Output the data unchanged and complete, minus the images.

* Page-level text extractions
>>>

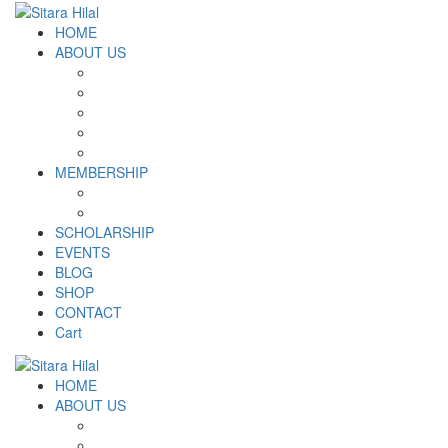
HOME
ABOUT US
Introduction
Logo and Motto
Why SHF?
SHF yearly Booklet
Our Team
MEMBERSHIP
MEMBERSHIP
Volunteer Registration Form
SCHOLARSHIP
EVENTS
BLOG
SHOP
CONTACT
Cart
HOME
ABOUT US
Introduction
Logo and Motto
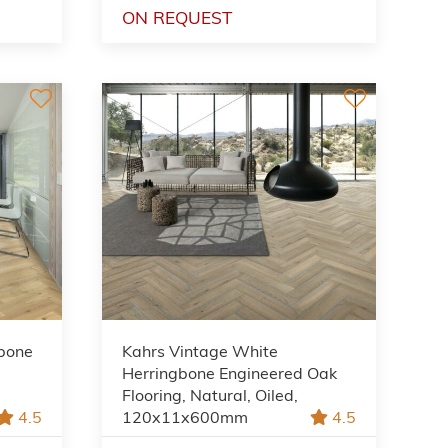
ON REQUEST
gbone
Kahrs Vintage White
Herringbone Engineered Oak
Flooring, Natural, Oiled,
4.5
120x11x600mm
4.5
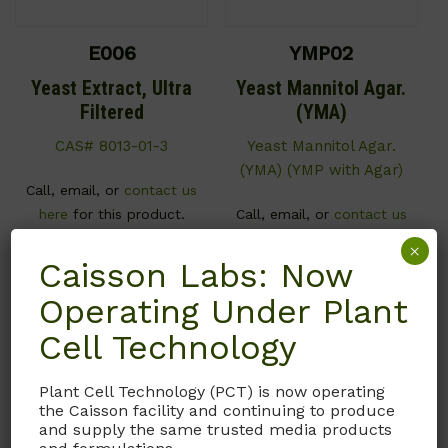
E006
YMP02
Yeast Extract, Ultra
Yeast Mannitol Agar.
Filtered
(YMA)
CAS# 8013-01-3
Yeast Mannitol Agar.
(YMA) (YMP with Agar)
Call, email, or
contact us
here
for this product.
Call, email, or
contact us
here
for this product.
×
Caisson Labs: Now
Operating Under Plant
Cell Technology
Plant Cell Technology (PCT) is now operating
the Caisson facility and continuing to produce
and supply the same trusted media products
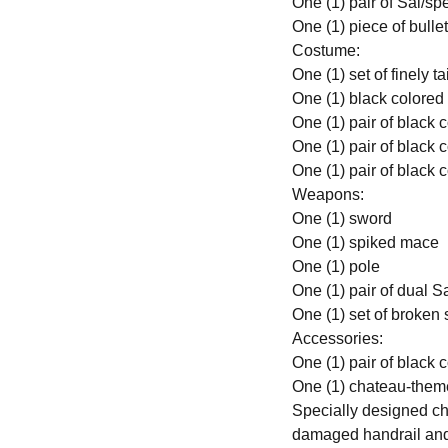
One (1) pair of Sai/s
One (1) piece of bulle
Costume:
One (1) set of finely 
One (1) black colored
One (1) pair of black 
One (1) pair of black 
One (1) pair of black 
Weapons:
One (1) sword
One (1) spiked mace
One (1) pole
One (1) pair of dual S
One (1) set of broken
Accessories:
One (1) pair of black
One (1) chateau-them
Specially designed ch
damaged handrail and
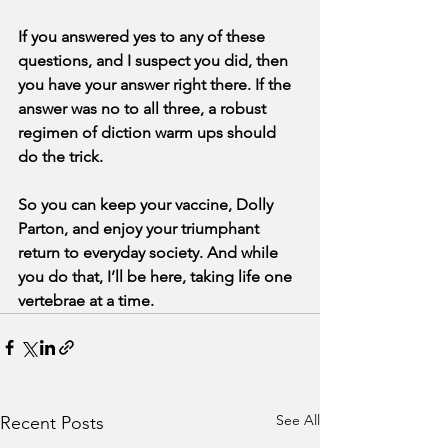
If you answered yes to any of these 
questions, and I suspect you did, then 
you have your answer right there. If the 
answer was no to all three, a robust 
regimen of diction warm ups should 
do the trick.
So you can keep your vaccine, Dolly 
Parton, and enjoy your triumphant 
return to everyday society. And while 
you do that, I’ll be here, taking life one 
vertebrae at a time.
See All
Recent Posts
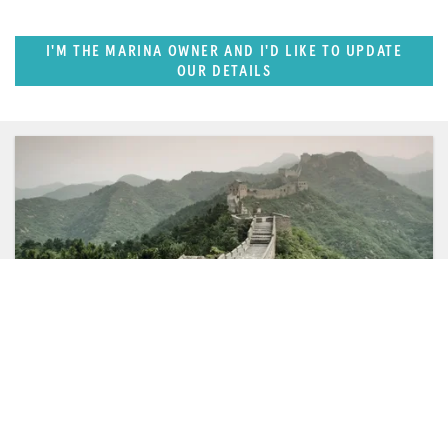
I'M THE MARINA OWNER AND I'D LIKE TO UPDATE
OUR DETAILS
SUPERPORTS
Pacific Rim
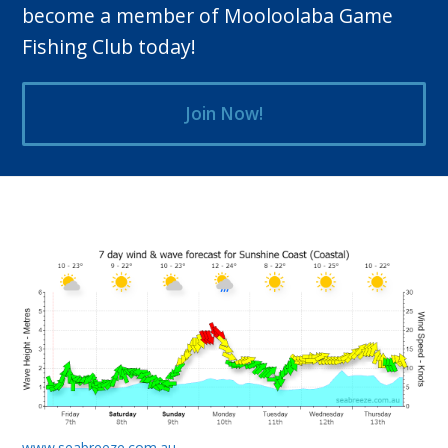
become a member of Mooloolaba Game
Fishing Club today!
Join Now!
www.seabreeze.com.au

<<<

* Response area
HOME
ABOUT US
Introduction
Logo and Motto
Why SHF?
SHF yearly Booklet
Our Team
MEMBERSHIP
MEMBERSHIP
Volunteer Registration Form
SCHOLARSHIP
EVENTS
BLOG
SHOP
CONTACT
Cart
HOME
ABOUT US
Introduction
Logo and Motto
ON REQUEST
gbone
Kahrs Vintage White
Herringbone Engineered Oak
Flooring, Natural, Oiled,
4.5
120x11x600mm
4.5
E006
YMP02
Yeast Extract, Ultra
Yeast Mannitol Agar.
Filtered
(YMA)
CAS# 8013-01-3
Yeast Mannitol Agar.
(YMA) (YMP with Agar)
Call, email, or
contact us
here
for this product.
Call, email, or
contact us
here
for this product.
×
Caisson Labs: Now
Operating Under Plant
Cell Technology
Plant Cell Technology (PCT) is now operating
the Caisson facility and continuing to produce
and supply the same trusted media products
One (1) pair of Sai/s
One (1) piece of bulle
Costume:
One (1) set of finely 
One (1) black colored
One (1) pair of black 
One (1) pair of black 
One (1) pair of black 
Weapons:
One (1) sword
One (1) spiked mace
One (1) pole
One (1) pair of dual S
One (1) set of broken
Accessories:
One (1) pair of black
One (1) chateau-them
Specially designed ch
damaged handrail and
If you answered yes to any of these 
questions, and I suspect you did, then 
you have your answer right there. If the 
answer was no to all three, a robust 
regimen of diction warm ups should 
do the trick.
So you can keep your vaccine, Dolly 
Parton, and enjoy your triumphant 
return to everyday society. And while 
you do that, I’ll be here, taking life one 
vertebrae at a time.
See All
Recent Posts
I'M THE MARINA OWNER AND I'D LIKE TO UPDATE
OUR DETAILS
SUPERPORTS
Pacific Rim
become a member of Mooloolaba Game
Fishing Club today!
Join Now!
www.seabreeze.com.au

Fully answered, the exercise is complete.